This repository contains a nextflow workflow for analysing bacterial genomes.
If no reference is included assembly will be completed using flye and polished with medaka. If a reference is provided alignment will be done with mini_align and variant called using medaka. The workflow has a few optional extras. It can run prokka to annotate the resulting consensus sequence or ResFinder to check it against a database of antimicrobial resistance genes.
The workflow uses nextflow to manage compute and software resources, as such nextflow will need to be installed before attempting to run the workflow.

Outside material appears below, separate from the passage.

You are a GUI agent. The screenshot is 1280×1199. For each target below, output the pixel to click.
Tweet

The workflow can currently be run using either
Docker (default) or
Singularity (-profile singularity
) to provide isolation of
the required software. Both methods are automated out-of-the-box provided
either Docker or Singularity is installed.

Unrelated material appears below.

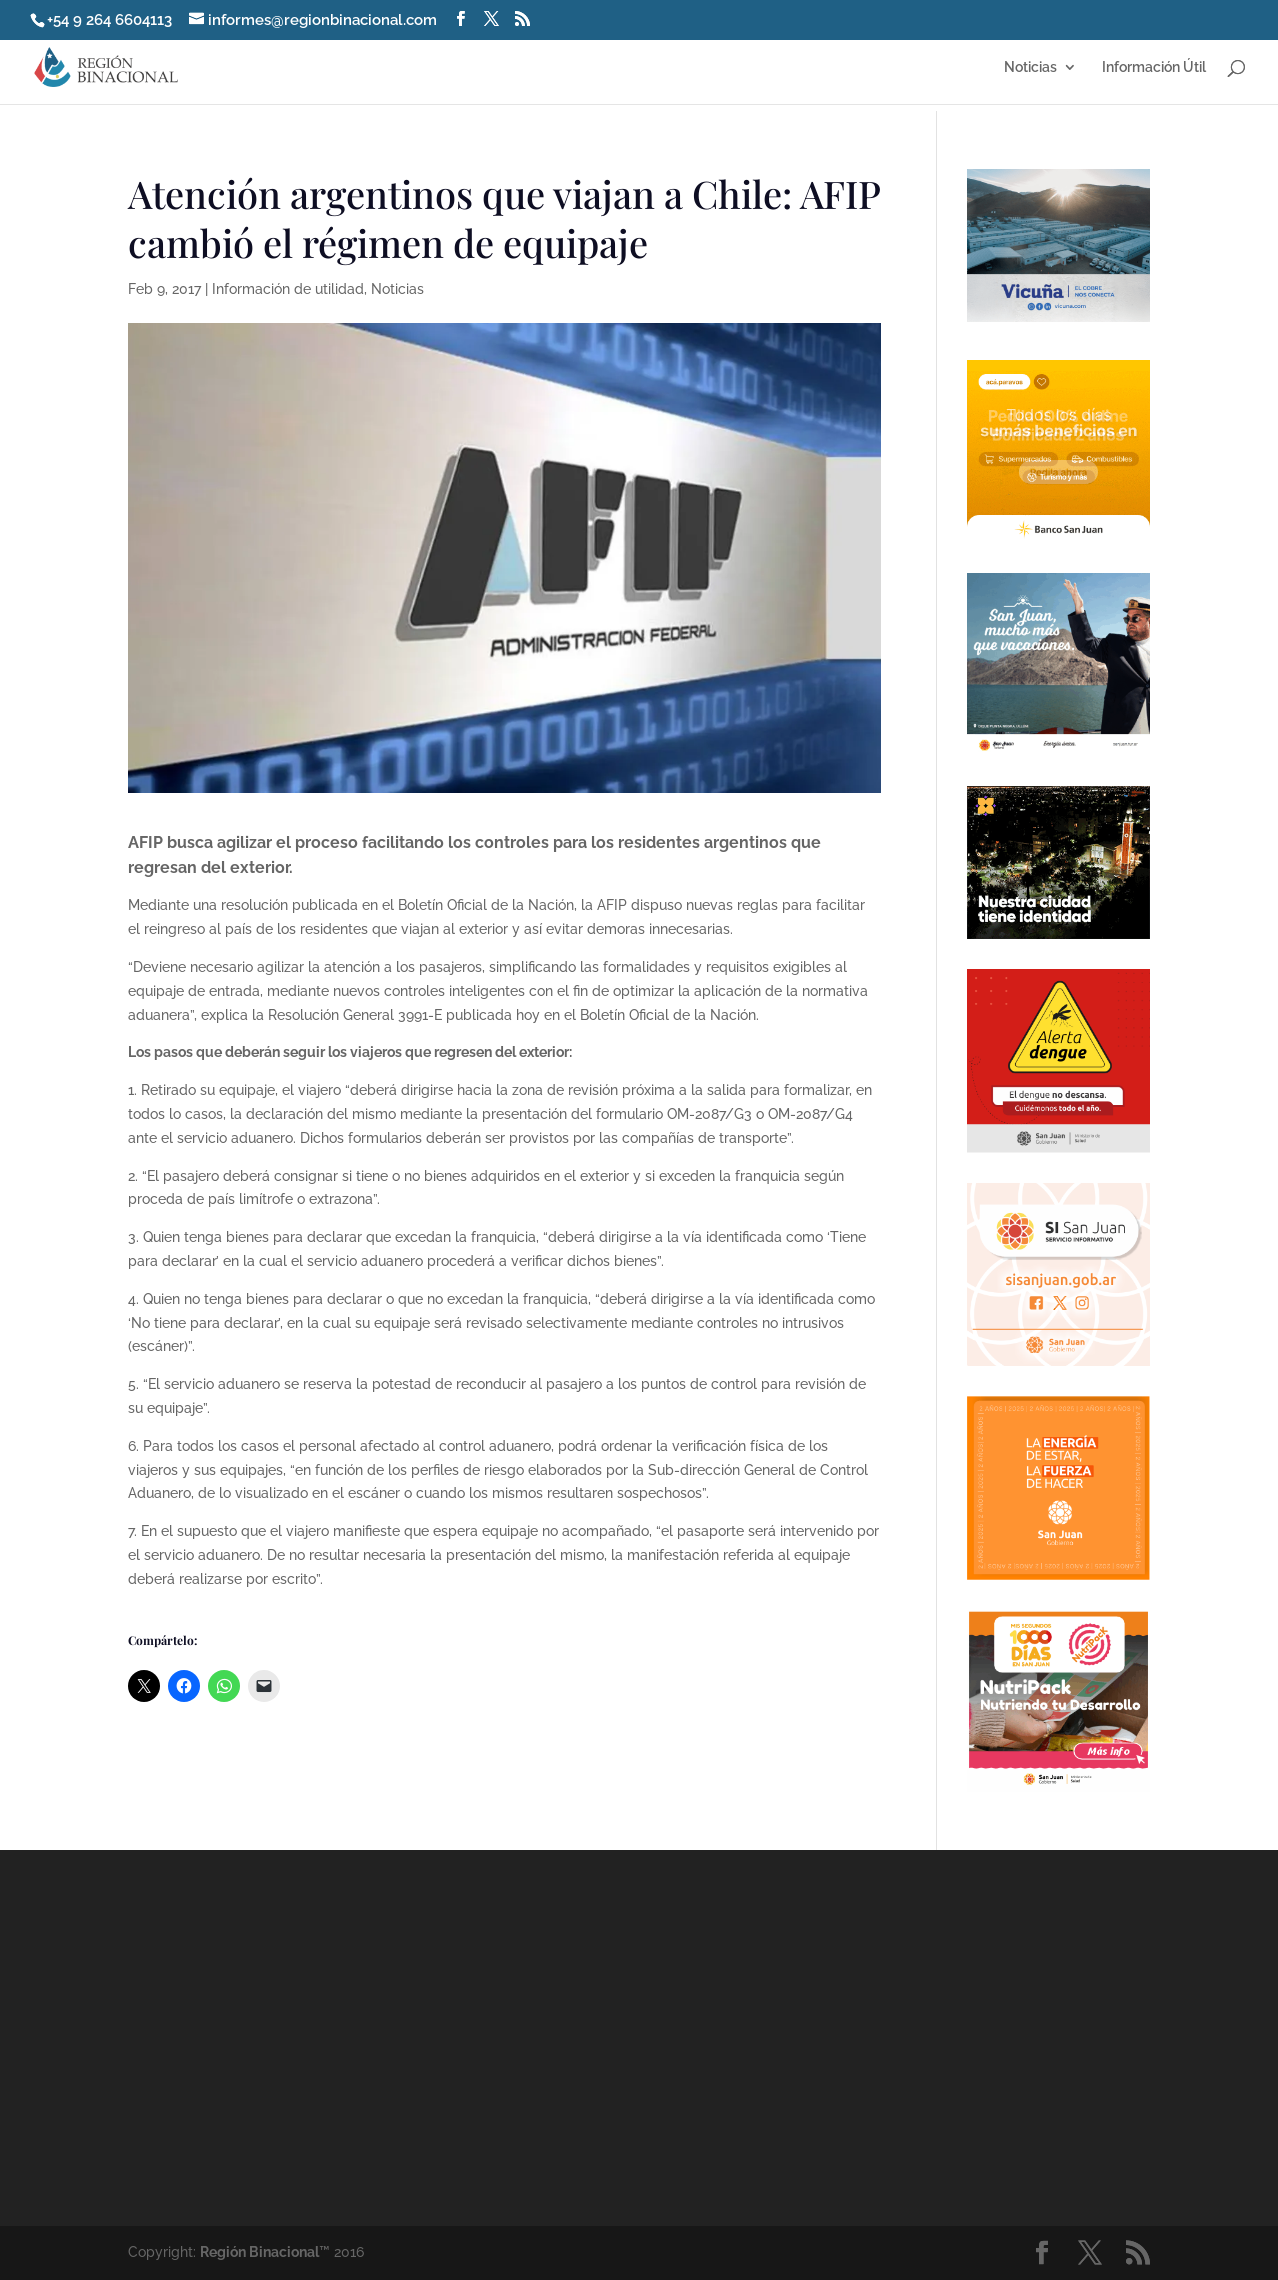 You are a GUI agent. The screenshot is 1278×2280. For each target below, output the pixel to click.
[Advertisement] (817, 2037)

It is not required to clone or download the git repository in order to run the workflow. For more information on running EPI2ME Labs workflows visit out website.
Workflow options
To obtain the workflow, having installed nextflow
, users can run:
nextflow run epi2me-labs/wf-bacterial-genomes --help
to see the options for the workflow.
Workflow outputs
The primary outputs of the workflow include:
- a FASTA consensus sequence scaffolded from a provided reference sequence,
- a VCF file containing variants in the sample compared to the reference (if provided),
- an HTML report document detailing QC metrics and the primary findings of the workflow,
- (optionally) an annotation of the consensus sequence using prokka.
- (optionally) a per-sample ResFinder output directory with various results.